## Aim of the exercise
Identify each line below containing the string "автономное" and copy it.

[Transcribed page contents]
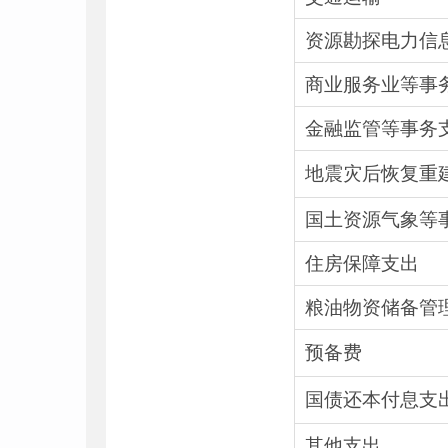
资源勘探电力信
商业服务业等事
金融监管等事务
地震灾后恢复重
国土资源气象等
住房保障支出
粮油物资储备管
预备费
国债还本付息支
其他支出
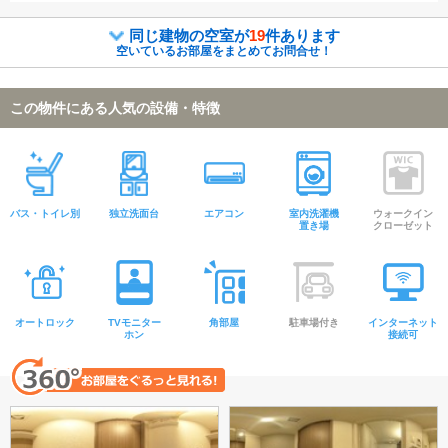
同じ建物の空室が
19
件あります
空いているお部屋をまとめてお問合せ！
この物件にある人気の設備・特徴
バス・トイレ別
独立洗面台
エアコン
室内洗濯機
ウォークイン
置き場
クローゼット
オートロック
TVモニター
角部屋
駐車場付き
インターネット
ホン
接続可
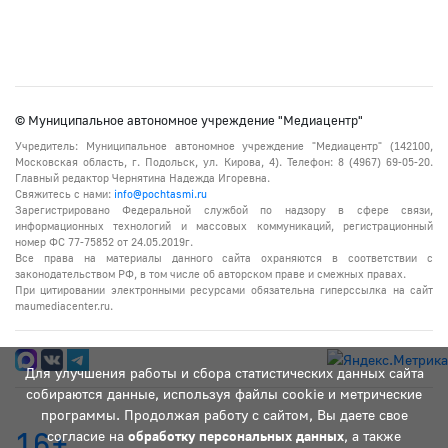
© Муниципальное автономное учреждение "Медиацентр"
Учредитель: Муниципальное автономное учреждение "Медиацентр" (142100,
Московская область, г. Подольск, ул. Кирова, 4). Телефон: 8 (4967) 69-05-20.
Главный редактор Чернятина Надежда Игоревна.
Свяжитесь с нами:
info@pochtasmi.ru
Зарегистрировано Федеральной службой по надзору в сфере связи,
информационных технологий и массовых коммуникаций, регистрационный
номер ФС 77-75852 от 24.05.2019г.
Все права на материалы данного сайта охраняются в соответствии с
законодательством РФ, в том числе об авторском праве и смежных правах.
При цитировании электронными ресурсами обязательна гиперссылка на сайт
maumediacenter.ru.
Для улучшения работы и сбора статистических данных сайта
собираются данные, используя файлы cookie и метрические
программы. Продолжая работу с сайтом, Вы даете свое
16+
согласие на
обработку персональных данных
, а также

--

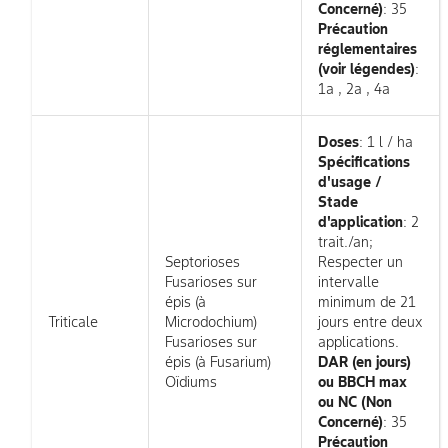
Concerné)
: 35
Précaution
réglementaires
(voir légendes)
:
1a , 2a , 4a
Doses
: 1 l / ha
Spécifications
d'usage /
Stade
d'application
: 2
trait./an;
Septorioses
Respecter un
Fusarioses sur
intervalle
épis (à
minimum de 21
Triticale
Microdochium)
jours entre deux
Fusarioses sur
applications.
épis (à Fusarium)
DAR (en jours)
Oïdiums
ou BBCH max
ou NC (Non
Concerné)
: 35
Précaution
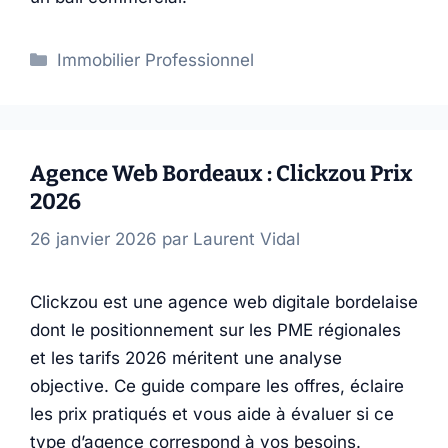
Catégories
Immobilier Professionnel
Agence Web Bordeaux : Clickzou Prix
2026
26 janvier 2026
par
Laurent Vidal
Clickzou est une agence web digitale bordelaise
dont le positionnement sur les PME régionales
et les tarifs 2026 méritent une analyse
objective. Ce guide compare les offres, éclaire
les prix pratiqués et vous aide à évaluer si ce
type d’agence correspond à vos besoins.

==

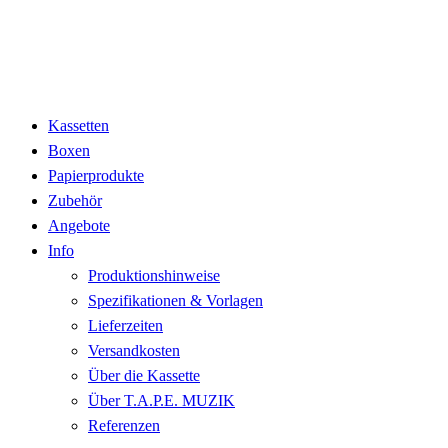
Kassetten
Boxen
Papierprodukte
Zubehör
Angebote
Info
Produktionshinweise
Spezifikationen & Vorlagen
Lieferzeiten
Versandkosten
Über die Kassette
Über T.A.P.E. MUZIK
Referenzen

## Answer area
© Муниципальное автономное учреждение "Медиацентр"
Учредитель: Муниципальное автономное учреждение "Медиацентр" (142100,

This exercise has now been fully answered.